ルンバ大会というのは集まった人たちで太鼓をたたいてうたをうたって、
ごはんを食べておさけを飲んで、大笑いしながらおしゃべりをして、
ストレス発散をするという集まりです。
ルーウィーくんはドラムをたたき、太鼓もたたく。
ケイコさんはうたを歌って、イッセイくんは太鼓。
スギくんはベースを弾いて、のり3はピアノを弾きます。
ルンバ大会でサルサの音が出てくる、キューバンコンテンポラリーも新時代に到達です。
ライブやコンサートと似ているけど、出演者とお客さんにあまり区別がないところが
ちょっと違うところだと思います。
ルンバはそのむかしキューバでも奴隷としてつれてこられた黒人の
ストレス発散のための集まりでやっていたものです。
そして彼らのリズムの感じ方というのが、ほんとにすごいというお話です。
彼らには3と4という数字の大きさにあまり区別がありません。
しかもリズムを大きく捉えているので、1小節の中に3拍子だろうが4拍子だろうが
あまり重要ではないみたいで、すぐに拍子が入れ替わったりします。
行ったり来たりするだけでもすごいのですが、
6/8拍子の複雑なリズムのルンバをやっている後ろでルーウィーくんは笑顔で4拍子の
ロックのドラムをたたき始めるんです。
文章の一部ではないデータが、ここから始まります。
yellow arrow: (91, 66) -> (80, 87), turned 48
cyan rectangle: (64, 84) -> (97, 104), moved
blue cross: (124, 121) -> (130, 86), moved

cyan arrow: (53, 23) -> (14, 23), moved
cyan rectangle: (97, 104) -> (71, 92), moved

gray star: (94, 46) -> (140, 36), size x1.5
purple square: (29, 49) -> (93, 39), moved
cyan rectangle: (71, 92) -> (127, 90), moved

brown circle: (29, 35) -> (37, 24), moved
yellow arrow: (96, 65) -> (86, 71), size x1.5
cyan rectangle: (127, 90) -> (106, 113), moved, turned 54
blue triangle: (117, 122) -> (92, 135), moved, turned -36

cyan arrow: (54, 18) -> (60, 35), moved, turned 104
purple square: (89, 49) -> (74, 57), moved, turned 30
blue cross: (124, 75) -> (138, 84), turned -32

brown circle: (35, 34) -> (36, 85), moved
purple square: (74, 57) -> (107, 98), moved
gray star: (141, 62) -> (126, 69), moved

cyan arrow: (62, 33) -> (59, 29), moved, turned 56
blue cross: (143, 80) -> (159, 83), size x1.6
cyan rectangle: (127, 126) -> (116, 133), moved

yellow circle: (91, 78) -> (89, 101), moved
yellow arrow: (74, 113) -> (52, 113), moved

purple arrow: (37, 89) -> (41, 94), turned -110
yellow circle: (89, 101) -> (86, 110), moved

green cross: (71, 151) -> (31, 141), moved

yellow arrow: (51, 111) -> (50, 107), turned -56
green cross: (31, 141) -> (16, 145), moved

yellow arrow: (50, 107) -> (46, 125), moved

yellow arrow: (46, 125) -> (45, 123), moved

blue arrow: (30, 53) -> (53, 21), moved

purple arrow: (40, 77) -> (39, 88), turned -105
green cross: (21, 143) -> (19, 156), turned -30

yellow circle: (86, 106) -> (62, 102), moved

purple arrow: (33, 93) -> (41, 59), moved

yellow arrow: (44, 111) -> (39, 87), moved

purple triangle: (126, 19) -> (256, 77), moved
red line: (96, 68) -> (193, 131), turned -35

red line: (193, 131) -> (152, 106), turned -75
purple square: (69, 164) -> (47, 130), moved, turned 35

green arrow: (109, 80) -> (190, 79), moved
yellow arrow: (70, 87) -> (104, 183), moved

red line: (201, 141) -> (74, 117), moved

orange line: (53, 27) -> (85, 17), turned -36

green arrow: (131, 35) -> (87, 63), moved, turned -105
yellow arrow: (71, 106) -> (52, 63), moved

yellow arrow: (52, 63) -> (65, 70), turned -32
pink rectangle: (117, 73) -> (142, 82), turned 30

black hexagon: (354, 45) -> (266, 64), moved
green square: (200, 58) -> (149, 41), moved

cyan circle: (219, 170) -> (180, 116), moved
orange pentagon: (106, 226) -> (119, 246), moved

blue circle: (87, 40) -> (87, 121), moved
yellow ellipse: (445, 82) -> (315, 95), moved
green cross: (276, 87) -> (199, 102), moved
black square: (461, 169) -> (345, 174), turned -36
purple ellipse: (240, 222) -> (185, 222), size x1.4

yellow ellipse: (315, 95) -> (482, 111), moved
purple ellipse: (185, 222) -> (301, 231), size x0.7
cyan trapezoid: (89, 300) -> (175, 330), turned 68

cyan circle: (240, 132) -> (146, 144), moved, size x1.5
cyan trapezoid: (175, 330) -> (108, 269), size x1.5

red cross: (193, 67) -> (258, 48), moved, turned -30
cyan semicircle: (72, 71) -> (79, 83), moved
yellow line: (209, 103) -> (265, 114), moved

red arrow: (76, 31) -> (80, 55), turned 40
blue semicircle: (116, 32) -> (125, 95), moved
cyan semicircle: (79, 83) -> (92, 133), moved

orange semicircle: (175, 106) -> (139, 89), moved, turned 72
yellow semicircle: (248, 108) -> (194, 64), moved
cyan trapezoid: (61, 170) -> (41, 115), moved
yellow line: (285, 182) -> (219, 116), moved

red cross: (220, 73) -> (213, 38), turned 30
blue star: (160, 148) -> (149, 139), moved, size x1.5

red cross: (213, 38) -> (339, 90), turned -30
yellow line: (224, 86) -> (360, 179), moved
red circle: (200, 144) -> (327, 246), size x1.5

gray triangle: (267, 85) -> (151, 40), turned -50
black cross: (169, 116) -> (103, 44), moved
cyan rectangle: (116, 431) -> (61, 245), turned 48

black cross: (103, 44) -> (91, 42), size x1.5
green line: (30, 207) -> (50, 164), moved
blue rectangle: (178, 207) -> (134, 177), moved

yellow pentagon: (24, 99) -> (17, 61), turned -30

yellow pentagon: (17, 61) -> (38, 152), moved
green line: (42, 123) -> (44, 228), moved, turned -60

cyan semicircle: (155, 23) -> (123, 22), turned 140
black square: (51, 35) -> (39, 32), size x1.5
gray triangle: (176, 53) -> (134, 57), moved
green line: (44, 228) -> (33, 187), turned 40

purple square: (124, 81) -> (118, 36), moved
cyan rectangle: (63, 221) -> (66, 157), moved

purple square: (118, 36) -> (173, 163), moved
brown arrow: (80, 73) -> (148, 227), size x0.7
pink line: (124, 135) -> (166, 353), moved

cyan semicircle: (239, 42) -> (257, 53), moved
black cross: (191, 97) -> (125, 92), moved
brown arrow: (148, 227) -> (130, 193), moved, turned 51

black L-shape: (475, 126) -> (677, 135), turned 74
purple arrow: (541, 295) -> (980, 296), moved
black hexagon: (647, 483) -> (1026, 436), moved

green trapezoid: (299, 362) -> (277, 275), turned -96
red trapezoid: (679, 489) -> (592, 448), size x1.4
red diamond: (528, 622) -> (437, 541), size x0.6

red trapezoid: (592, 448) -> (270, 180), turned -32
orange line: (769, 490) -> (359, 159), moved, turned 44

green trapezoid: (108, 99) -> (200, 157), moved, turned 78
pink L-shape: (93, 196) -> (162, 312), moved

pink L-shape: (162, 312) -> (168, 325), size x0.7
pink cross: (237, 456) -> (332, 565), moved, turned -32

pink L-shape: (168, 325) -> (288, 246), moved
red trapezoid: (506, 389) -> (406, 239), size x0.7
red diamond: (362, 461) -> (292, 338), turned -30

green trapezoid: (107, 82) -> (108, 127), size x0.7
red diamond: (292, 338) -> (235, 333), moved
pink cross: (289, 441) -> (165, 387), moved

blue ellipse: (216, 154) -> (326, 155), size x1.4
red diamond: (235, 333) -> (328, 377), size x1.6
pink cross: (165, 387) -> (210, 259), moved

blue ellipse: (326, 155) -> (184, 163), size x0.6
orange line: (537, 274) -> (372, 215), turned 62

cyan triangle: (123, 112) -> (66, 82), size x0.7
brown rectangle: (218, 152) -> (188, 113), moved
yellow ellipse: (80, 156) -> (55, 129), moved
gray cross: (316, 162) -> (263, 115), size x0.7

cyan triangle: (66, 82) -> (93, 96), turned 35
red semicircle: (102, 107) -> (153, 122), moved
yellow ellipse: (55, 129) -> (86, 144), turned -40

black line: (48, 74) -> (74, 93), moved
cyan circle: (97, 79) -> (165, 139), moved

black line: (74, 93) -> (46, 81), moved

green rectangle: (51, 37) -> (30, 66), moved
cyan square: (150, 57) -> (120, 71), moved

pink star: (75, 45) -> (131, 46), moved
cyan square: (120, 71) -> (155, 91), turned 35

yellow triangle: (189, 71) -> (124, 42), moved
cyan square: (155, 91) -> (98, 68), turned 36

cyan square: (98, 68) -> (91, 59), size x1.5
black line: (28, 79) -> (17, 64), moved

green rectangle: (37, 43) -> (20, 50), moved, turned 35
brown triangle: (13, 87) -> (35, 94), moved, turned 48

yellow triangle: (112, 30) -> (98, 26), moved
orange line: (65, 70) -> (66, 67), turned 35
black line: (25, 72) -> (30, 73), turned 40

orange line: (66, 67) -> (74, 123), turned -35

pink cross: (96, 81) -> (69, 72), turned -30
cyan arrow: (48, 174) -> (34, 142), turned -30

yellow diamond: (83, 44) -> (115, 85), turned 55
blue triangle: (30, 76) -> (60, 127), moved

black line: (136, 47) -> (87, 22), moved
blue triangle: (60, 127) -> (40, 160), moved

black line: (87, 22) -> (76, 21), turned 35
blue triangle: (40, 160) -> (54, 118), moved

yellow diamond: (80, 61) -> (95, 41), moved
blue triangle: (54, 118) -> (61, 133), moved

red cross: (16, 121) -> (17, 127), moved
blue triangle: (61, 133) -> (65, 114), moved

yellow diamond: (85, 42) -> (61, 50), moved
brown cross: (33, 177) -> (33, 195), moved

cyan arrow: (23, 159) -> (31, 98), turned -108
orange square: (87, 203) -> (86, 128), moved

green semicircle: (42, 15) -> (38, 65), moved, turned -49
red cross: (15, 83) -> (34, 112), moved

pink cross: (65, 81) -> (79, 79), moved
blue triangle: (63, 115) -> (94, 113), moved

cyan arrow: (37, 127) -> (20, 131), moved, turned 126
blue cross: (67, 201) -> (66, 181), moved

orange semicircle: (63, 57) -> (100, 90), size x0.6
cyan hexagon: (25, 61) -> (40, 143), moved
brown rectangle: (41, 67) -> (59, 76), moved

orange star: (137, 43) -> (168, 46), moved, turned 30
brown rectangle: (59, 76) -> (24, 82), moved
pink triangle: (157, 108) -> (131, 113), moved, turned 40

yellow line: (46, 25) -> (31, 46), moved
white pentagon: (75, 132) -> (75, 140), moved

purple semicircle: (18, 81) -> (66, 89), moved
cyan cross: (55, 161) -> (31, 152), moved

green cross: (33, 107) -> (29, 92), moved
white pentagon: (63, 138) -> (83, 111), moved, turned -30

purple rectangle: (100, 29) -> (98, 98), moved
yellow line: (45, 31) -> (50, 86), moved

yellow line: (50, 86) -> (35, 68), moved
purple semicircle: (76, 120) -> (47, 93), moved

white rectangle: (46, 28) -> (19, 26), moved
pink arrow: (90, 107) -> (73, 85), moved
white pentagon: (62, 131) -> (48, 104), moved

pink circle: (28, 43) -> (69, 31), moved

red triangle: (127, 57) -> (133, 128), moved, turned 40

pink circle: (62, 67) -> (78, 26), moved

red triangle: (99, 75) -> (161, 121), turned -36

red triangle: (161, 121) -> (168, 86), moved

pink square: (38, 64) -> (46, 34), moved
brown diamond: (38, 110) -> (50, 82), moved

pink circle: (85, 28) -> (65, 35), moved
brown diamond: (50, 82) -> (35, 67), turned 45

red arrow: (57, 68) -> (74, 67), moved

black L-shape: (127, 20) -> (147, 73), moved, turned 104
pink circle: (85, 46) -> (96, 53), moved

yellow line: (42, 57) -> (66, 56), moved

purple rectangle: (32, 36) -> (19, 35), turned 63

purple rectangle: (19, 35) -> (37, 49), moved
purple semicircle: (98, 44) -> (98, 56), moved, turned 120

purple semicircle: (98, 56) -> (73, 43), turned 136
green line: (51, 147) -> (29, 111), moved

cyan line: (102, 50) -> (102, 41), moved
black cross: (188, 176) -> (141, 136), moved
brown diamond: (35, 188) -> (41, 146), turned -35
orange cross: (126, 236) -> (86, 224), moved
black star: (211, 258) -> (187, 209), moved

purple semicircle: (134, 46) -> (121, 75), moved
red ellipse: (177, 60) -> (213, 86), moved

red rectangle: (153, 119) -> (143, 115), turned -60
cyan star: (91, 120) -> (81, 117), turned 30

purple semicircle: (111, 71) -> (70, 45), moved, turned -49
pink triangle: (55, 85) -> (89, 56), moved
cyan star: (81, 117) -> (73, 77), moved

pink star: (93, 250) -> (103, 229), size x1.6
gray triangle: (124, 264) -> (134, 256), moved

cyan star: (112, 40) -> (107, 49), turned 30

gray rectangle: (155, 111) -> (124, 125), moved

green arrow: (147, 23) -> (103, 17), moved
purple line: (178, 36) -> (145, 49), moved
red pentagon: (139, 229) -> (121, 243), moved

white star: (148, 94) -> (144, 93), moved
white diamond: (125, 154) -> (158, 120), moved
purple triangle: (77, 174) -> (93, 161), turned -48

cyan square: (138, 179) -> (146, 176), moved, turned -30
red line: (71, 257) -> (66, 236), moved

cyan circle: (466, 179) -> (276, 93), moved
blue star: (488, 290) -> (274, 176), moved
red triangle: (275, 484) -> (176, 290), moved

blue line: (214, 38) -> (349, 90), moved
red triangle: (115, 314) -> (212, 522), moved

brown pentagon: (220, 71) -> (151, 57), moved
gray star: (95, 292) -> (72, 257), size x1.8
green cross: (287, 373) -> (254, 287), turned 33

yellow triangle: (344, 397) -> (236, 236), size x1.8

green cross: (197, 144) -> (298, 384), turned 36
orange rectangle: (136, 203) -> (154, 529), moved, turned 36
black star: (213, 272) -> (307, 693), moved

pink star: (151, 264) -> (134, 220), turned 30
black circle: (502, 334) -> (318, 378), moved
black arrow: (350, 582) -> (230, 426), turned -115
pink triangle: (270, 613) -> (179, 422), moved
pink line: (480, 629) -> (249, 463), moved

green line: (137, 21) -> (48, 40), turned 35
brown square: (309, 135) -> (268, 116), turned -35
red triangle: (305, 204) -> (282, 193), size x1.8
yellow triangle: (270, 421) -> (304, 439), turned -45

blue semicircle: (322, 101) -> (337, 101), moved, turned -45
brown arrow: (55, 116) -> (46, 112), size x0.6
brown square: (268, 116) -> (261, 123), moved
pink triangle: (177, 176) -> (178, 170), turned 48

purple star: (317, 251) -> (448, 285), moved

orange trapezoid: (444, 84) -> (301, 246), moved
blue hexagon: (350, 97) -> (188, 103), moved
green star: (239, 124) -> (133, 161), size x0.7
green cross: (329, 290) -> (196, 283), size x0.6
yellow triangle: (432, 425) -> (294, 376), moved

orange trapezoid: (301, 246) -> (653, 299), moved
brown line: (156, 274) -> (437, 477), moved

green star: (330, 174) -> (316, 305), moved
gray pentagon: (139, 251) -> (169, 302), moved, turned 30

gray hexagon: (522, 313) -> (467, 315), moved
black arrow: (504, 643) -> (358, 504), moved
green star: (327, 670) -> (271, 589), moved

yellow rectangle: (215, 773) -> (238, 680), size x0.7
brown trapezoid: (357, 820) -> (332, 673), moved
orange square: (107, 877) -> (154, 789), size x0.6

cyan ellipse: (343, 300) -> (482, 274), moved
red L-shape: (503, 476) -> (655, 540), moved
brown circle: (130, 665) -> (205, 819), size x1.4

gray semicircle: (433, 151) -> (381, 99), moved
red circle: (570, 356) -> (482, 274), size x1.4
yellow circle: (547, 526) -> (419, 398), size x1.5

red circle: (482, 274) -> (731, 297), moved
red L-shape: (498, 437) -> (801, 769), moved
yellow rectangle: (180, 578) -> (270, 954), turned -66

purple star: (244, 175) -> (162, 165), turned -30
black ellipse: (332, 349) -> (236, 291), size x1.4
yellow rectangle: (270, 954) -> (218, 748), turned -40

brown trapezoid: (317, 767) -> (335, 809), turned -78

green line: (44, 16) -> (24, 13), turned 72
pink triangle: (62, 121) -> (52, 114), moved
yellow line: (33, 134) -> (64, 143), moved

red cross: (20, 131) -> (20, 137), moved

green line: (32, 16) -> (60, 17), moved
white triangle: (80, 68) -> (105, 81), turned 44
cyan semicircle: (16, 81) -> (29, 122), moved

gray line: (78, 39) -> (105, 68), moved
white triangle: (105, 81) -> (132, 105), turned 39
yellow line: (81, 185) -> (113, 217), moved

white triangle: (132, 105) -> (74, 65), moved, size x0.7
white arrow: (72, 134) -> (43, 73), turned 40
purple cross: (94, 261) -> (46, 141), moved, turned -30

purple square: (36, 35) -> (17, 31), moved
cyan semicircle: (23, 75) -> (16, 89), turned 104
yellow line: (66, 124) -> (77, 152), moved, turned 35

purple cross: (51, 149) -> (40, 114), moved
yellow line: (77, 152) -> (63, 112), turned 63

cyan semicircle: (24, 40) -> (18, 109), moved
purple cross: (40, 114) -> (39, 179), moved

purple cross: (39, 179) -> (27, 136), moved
しかもはまってかっこいいんですよ。
そこでのり3はそんなすごい彼らを真似しようと思って(?)
3と4の区別をするのをやめました。
するといろんなことが困ります。
サルサの曲は繰り返しが多いので、4回繰り返しってアレンジなのに
3回繰り返しただけで次のところに無理やり行こうとしたりとか、
3時会場入りなのに4時に到着するとか。。。
きっとメンバーはギャラを間違えて多く払ってくれるのを期待してるかもしれませんが
ギャラは少なく間違える可能性だってありますからー。ざんねーん、じゃーん。
まあ、間違えるのが本質ではなくて、そういうアフロ(=アフリカがルーツの)文化の中にある
アンビバレントな特性とか、そういうのがすごいというお話でした。
サルサの歌詞の中にも裏に皮肉や別の意味が入ったやつっておおいですよね。
あれも、アフロなんです。1つのフレーズに二つの意味を持たせるの。
のり3が提唱するTIMBAのピアノのパターンもただ激しく弾いているばかりではなく
激しい裏にはアクセントが奏でるメロディーが聴こえるようにといつも考えています。
日本人である僕らがやるキューバ音楽というのは、いつもミックスなんです。
まず顔かたちからして、ラテン系ではないわけですからね。